(Dataset entries)
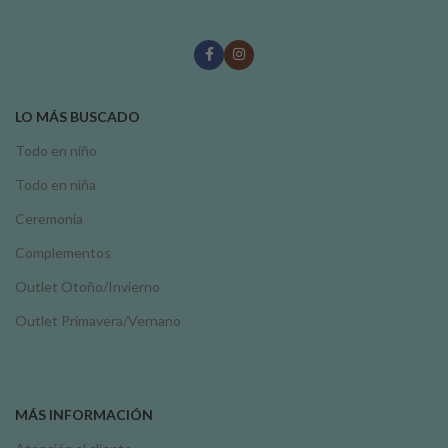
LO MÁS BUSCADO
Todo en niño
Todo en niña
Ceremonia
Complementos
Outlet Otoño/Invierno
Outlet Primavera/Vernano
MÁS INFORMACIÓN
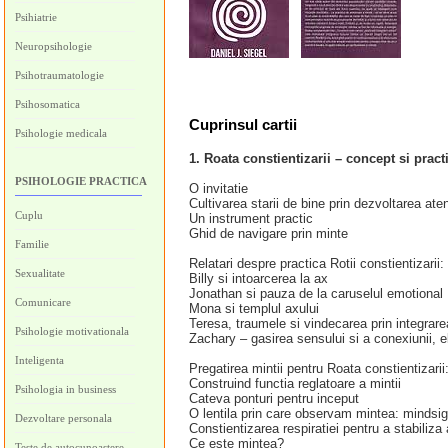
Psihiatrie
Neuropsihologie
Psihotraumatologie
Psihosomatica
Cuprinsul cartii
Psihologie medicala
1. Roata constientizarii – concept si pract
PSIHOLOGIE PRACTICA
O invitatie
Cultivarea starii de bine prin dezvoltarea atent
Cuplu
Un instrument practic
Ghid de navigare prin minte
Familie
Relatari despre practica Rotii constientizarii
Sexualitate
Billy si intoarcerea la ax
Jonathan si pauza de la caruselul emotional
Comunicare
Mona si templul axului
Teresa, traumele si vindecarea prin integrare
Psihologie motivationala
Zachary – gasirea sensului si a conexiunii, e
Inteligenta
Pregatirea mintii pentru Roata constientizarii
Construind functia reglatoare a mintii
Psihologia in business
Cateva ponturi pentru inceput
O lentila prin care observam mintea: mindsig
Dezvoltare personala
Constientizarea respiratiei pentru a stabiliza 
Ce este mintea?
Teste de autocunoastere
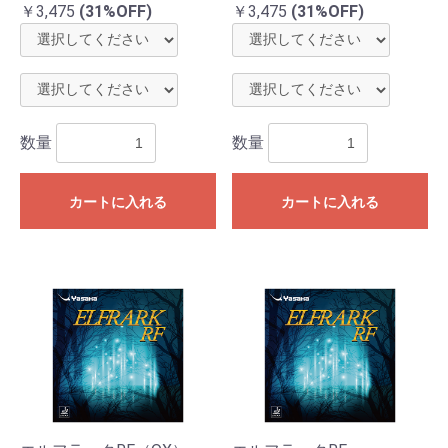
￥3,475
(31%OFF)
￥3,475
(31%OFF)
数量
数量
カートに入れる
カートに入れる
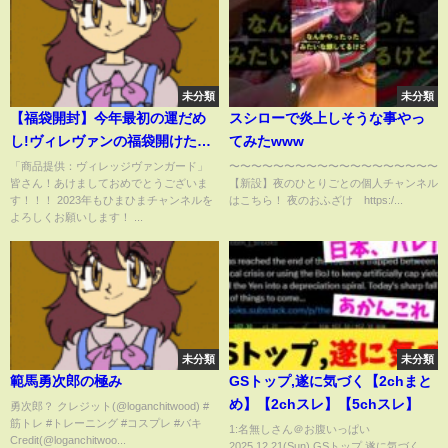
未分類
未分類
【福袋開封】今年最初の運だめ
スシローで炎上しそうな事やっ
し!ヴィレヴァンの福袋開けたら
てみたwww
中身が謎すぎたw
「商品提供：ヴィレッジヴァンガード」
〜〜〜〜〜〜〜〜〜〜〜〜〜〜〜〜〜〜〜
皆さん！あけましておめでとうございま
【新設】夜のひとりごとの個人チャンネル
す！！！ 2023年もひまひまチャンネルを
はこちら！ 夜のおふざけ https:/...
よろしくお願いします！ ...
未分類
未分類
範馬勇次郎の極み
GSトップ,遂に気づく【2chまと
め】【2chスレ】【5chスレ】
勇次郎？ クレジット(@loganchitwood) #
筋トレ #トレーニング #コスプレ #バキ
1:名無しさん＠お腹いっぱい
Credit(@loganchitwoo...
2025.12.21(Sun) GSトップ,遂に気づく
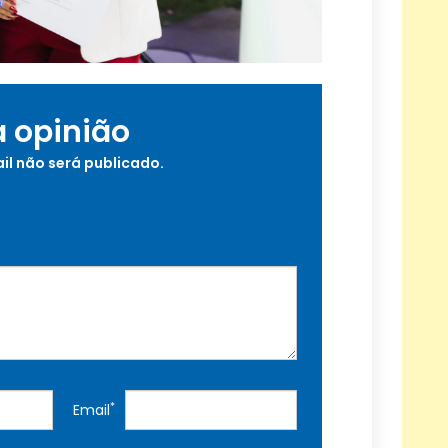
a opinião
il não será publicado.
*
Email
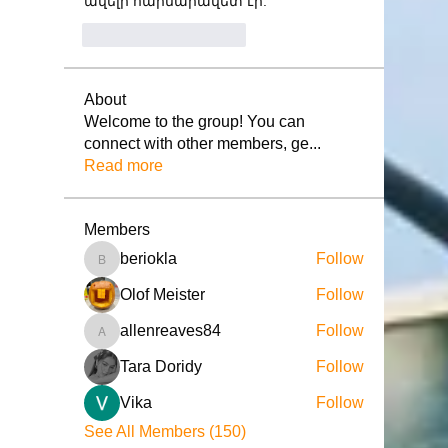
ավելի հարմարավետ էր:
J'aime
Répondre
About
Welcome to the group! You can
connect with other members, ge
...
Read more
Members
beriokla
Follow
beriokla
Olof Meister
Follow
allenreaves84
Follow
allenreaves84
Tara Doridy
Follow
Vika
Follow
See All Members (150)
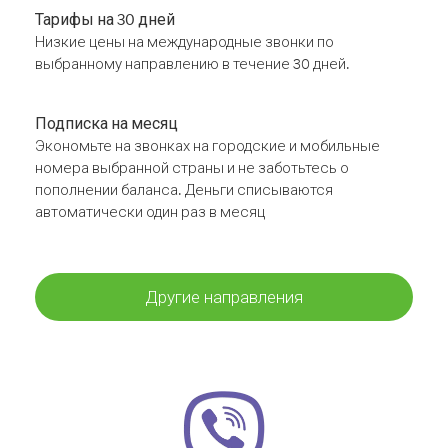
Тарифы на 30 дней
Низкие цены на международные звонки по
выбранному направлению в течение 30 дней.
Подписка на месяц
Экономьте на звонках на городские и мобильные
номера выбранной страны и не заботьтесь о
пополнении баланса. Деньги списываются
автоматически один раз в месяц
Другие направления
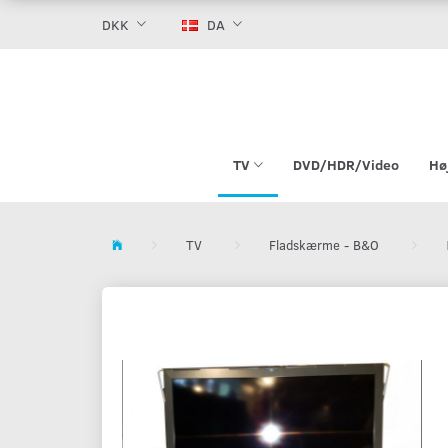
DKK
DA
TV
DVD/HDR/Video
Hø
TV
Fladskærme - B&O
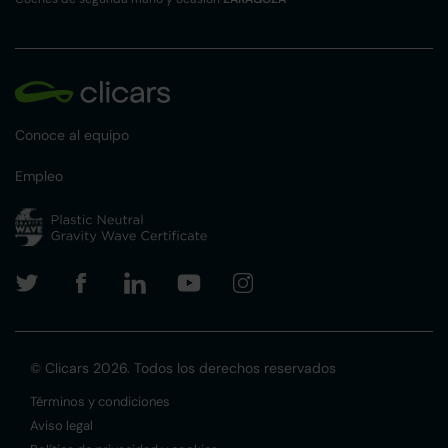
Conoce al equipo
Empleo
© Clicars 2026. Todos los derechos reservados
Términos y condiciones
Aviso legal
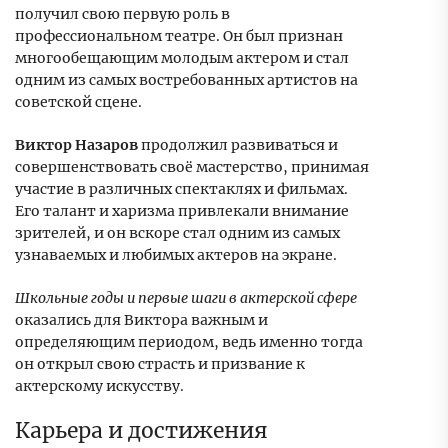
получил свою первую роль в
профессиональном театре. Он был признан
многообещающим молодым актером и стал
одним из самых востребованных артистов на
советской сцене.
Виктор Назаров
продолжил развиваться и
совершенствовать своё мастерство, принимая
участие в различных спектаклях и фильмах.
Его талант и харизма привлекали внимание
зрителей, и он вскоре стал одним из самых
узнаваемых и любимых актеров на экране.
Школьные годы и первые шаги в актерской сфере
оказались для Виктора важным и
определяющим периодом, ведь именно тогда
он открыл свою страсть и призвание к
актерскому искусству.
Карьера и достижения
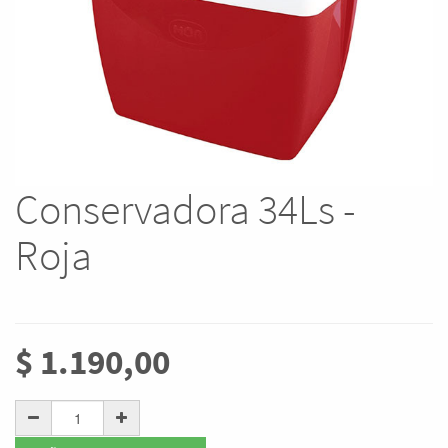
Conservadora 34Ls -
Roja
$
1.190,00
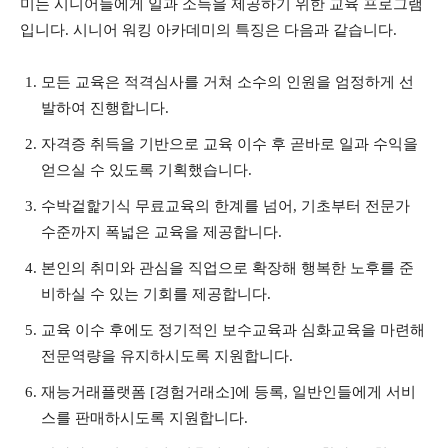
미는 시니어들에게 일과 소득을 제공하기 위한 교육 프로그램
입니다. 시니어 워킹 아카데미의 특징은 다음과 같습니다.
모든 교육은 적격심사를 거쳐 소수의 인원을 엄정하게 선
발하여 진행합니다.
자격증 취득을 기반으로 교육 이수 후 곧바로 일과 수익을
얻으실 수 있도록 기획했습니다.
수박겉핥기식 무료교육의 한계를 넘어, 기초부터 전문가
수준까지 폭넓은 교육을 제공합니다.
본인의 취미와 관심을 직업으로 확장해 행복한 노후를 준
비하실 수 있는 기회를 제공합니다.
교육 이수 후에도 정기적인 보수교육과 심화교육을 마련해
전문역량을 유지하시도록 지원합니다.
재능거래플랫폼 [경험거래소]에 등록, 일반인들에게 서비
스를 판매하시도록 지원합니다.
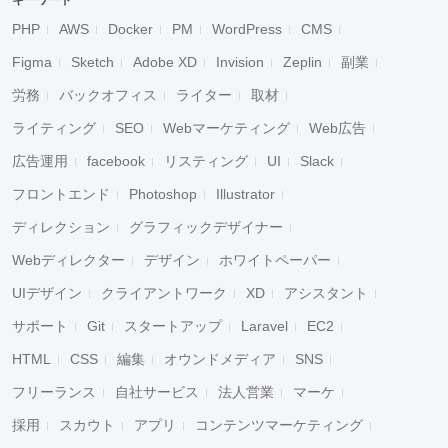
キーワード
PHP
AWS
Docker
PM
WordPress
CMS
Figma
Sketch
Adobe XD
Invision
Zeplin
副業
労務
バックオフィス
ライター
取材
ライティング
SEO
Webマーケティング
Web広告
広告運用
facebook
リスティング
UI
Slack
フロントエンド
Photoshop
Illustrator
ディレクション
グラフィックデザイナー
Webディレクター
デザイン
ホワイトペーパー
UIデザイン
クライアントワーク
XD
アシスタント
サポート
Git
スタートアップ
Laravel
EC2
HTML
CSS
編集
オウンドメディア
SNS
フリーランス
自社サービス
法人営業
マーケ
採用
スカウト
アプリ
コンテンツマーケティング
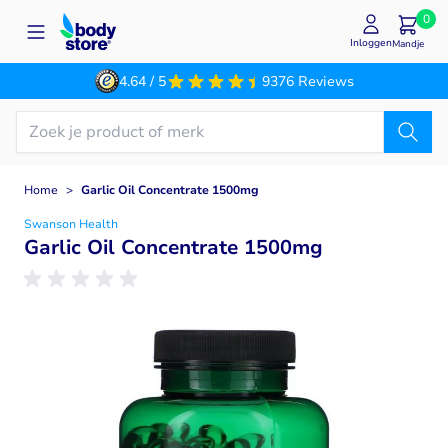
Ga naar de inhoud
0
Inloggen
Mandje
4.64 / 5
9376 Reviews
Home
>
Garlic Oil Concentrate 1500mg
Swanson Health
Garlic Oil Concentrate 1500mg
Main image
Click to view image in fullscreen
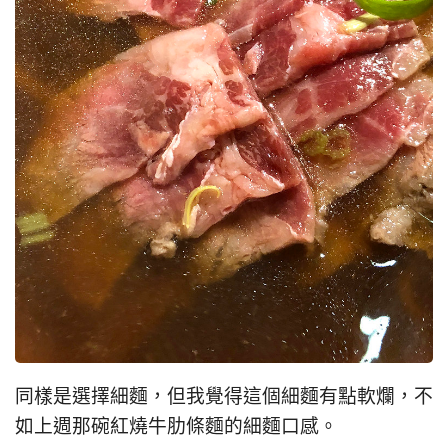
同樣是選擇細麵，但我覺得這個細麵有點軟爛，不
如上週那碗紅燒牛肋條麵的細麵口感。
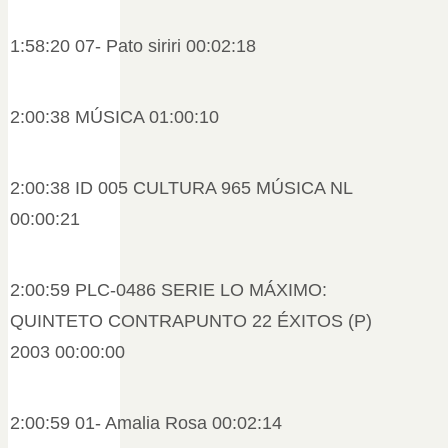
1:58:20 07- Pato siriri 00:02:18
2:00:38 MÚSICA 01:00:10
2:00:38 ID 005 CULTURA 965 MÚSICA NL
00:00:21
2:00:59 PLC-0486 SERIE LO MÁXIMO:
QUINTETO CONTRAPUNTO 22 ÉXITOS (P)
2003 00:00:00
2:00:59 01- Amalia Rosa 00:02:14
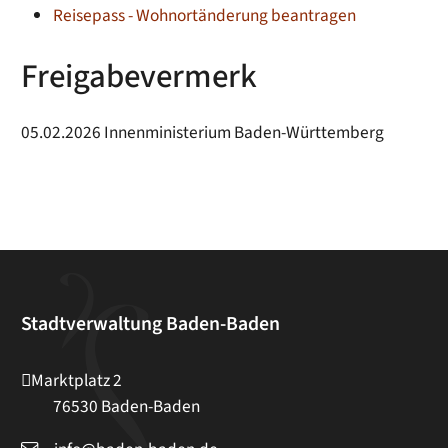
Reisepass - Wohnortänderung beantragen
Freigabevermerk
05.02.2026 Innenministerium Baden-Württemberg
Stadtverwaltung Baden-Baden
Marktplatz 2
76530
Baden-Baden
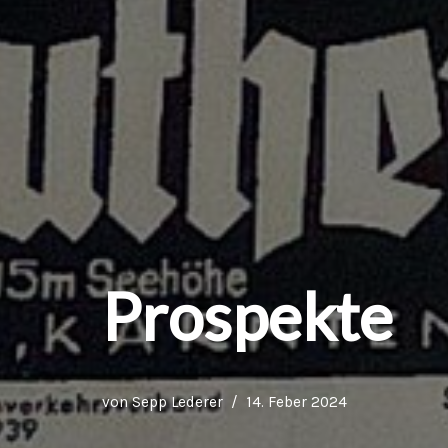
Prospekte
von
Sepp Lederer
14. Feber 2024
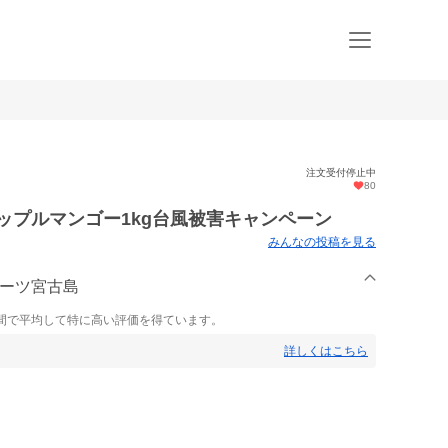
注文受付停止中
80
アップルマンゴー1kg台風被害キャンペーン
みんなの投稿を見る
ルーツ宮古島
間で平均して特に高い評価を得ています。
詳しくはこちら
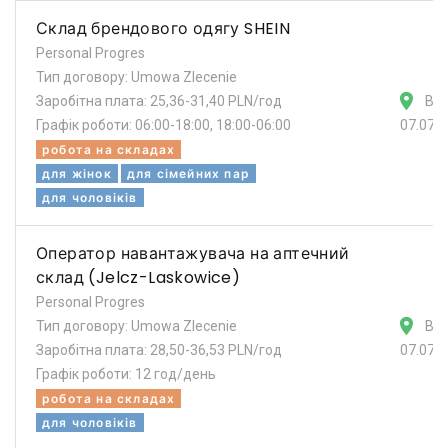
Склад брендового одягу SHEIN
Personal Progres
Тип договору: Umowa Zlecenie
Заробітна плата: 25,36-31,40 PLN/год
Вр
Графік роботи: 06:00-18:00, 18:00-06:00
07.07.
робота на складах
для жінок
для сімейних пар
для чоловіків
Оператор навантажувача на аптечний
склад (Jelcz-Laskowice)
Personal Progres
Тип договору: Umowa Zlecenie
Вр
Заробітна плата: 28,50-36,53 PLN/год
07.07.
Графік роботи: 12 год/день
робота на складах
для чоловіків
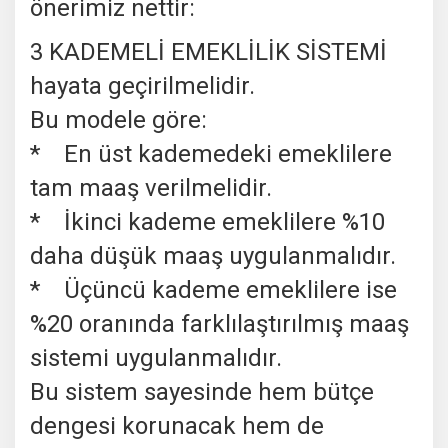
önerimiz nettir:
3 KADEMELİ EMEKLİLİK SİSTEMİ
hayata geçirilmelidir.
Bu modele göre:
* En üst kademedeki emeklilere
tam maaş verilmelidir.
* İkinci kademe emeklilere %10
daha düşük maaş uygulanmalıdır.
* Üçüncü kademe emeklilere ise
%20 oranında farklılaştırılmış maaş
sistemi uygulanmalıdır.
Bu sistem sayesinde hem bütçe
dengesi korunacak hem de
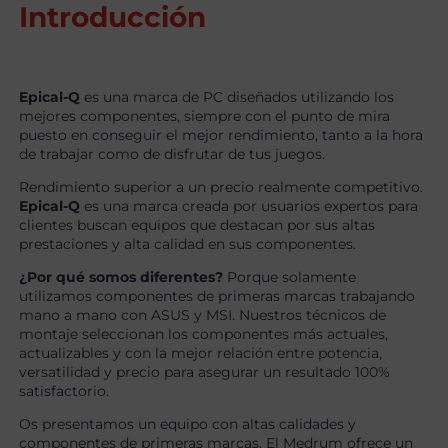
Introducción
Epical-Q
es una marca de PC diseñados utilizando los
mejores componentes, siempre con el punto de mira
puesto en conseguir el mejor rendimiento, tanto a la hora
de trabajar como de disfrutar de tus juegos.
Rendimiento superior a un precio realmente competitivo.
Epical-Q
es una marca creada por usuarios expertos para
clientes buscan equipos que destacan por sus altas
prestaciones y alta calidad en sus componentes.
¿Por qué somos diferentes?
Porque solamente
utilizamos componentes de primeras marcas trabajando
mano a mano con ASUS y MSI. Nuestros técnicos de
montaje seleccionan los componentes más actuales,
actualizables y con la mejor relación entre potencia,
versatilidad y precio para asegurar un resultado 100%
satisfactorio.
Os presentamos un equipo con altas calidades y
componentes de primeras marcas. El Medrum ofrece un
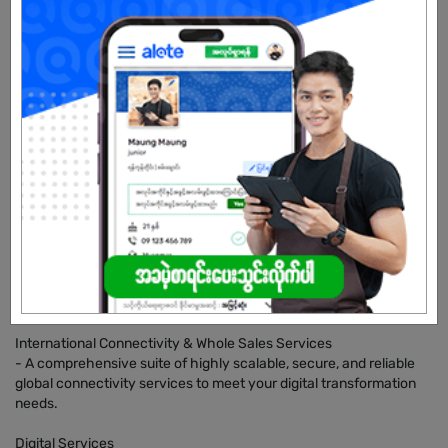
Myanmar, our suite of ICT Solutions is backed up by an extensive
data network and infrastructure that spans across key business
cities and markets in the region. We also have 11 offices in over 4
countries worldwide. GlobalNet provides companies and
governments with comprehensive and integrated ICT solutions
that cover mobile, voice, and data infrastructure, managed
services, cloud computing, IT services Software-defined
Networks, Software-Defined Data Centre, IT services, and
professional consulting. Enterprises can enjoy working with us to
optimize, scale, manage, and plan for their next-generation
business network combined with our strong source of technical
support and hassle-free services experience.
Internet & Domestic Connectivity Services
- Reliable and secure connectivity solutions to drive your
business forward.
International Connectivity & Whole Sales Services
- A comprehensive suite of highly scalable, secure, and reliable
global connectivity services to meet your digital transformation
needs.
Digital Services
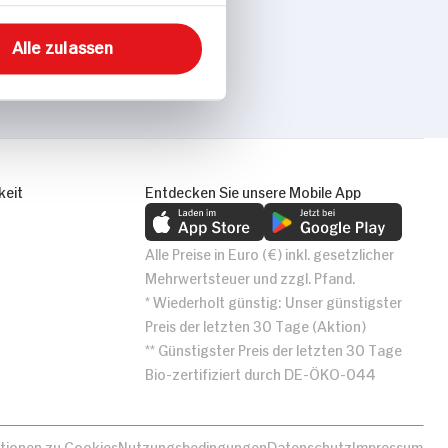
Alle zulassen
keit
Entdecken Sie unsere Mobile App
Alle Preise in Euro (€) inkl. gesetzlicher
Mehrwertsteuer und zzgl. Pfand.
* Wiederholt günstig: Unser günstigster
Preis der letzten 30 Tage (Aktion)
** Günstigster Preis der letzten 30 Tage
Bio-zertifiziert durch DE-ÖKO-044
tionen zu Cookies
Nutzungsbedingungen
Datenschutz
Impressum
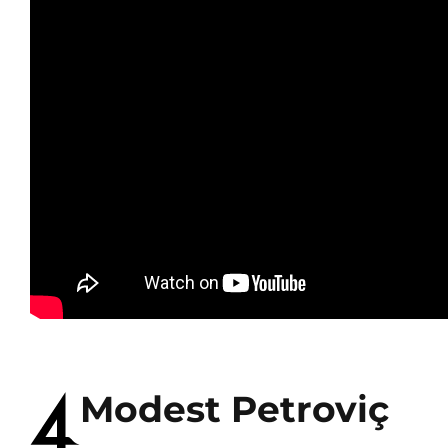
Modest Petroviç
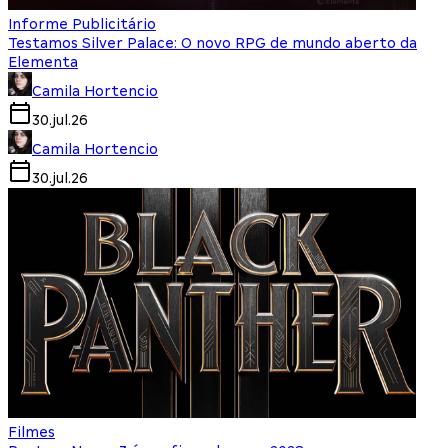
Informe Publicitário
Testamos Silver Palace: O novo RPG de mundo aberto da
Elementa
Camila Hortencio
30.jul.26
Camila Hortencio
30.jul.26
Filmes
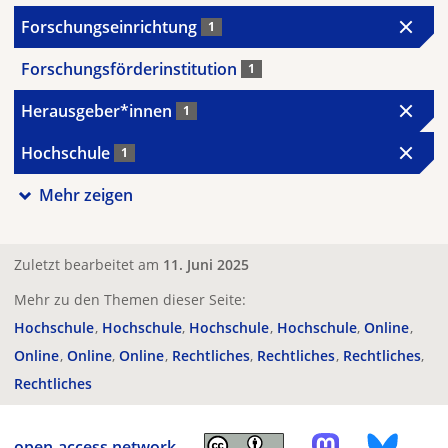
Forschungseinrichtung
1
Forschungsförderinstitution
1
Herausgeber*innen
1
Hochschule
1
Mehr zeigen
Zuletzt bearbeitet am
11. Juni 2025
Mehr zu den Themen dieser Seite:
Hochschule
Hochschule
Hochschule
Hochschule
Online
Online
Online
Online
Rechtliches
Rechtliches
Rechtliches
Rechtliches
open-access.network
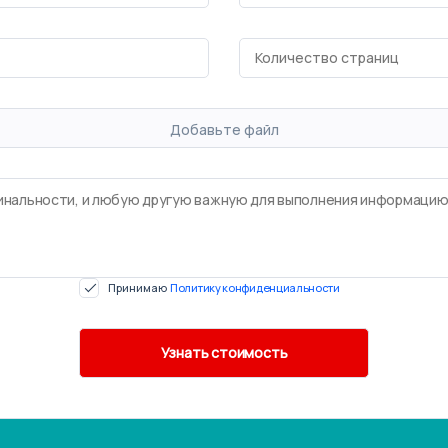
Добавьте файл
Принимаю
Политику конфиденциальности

- Exercise description -
Check every line of the entries above, and copy those that carry the string "самых".

- Exercise response -
одним из самых востребованных артистов на
зрителей, и он вскоре стал одним из самых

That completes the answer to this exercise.